However, insurers with energy-specific treaties experienced a more lenient impact, except in the case of Gulf of Mexico Windstorm coverage, which emerged as the hardest-hit area during the 1st January treaty renewals. The increased costs were passed on to direct clients in this segment.

Despite concerns about the potential severity of reinsurance cost increases, the overall impact on treaty renewals was not as dire as initially anticipated. Many insurers, however, had to accept significantly higher retentions, impacting their financial landscapes.

Due to the timing of these renewals, accounts quoted and placed before finalising treaties missed out on potential adjustments based on the increased costs.

It is anticipated that the full market reaction to the 2023 renewals will only become apparent at the end of 2023, once underwriters assess their full-year numbers, including the impact of heightened retention levels.
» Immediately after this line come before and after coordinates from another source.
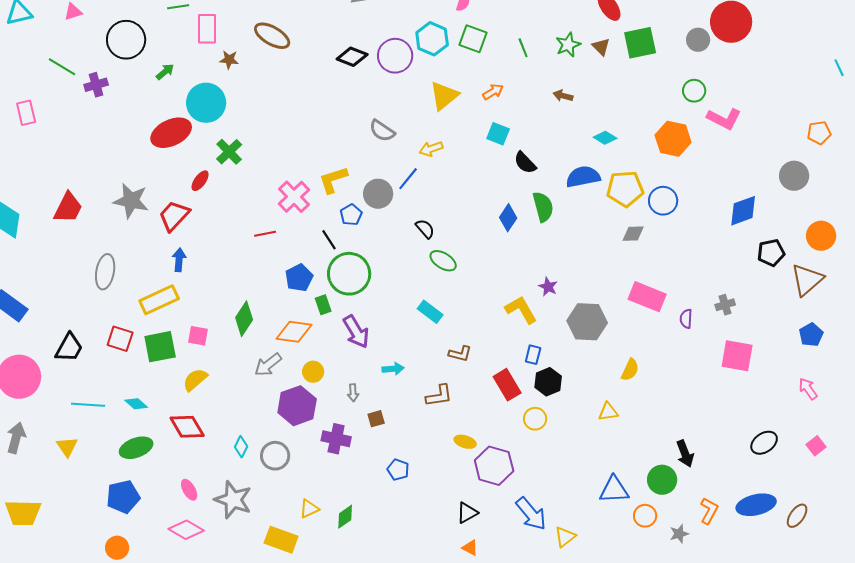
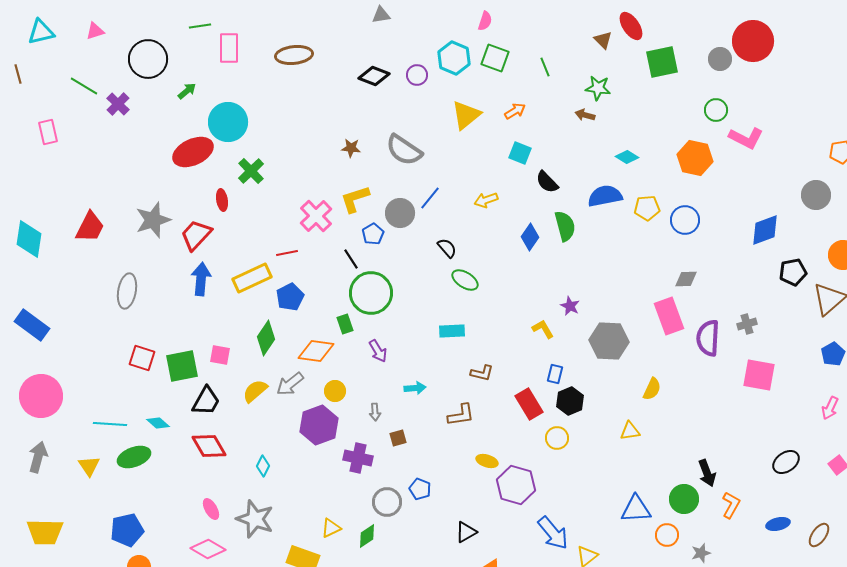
brown ellipse: (272, 36) -> (294, 55), turned -36
green star: (568, 45) -> (598, 88), moved, turned 30
brown triangle: (601, 47) -> (603, 40), moved
purple circle: (395, 56) -> (417, 75), size x0.6
brown star: (229, 60) -> (351, 148), moved
purple cross: (96, 85) -> (118, 104), turned -30
gray semicircle: (382, 131) -> (404, 150), size x1.4
yellow arrow: (431, 149) -> (486, 200), moved
red ellipse: (200, 181) -> (222, 200), turned -45
yellow pentagon: (625, 189) -> (647, 208), size x0.7
gray star: (131, 201) -> (153, 220), turned -30
gray diamond: (633, 234) -> (686, 279), moved
blue arrow: (179, 260) -> (201, 279), size x1.4
blue pentagon: (299, 278) -> (290, 297), moved
pink rectangle: (647, 297) -> (669, 316), turned 48
yellow rectangle: (159, 300) -> (252, 278), moved
yellow L-shape: (521, 310) -> (543, 329), size x0.7
cyan rectangle: (430, 312) -> (452, 331), turned -40
purple semicircle: (686, 319) -> (708, 338), size x1.8
purple arrow: (356, 332) -> (378, 351), size x0.7
black trapezoid: (69, 348) -> (206, 401), moved
yellow semicircle: (195, 380) -> (255, 391), moved
pink arrow: (808, 389) -> (830, 408), turned -120
green ellipse: (136, 448) -> (134, 457), moved
gray circle: (275, 456) -> (387, 502), moved
blue pentagon: (123, 497) -> (127, 530), moved
blue ellipse: (756, 505) -> (778, 524), size x0.6
orange L-shape: (709, 511) -> (731, 505), moved
black triangle: (467, 513) -> (466, 532), moved

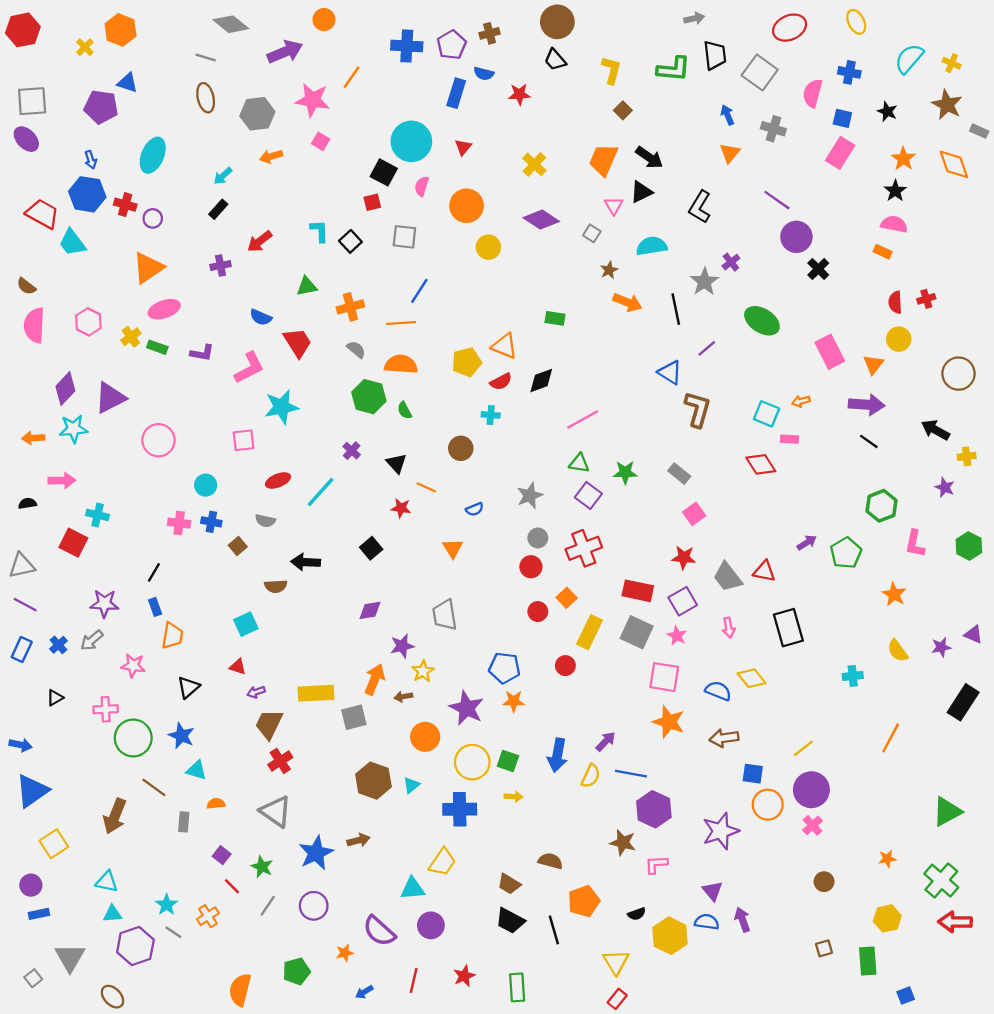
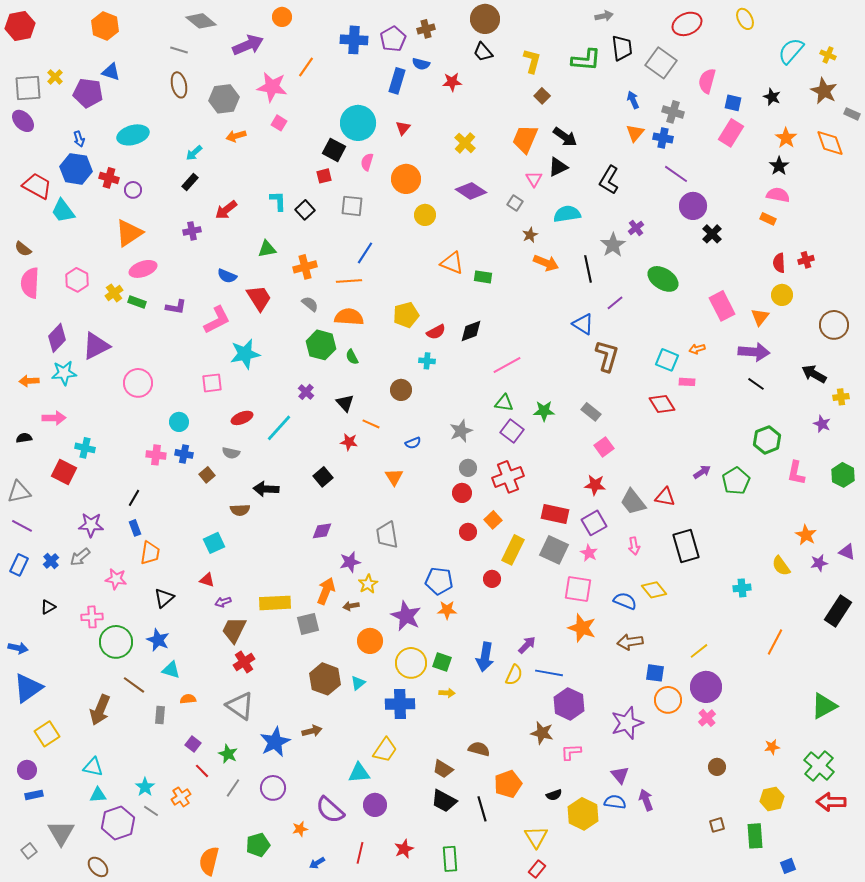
yellow cross: (85, 47) -> (55, 77), moved
blue cross: (849, 72) -> (663, 138), moved
cyan ellipse: (153, 155) -> (133, 135), turned 52
orange triangle: (504, 346) -> (452, 263), moved
orange star: (894, 594) -> (806, 535), moved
This may lead to a shift in rating conditions come 2024.

As discussions for the 2024 treaty renewals commence, it is expected that upstream energy portfolios will not be treated differentially.

Reinsurers may believe that concerns regarding the upstream portfolio have been adequately addressed through the adjustments in retention levels made during the previous year.

In terms of facultative reinsurance, which was initially seen as a potential solution to offset increased retention levels, the market has not seen the anticipated uptick.

The cost uplift in premiums resulting from increased reinsurance has not been passed on to direct clients, making it challenging for insurers to generate funds for facultative reinsurance.

Appetite for purchasing facultative reinsurance has, in fact, slowed down, with more deals being struck in the renewables sector, which is experiencing significant growth.

The unexpected developments in the energy reinsurance market highlight the complexity and fluidity of the industry, paving the way for potential shifts in strategies and market dynamics in the coming months.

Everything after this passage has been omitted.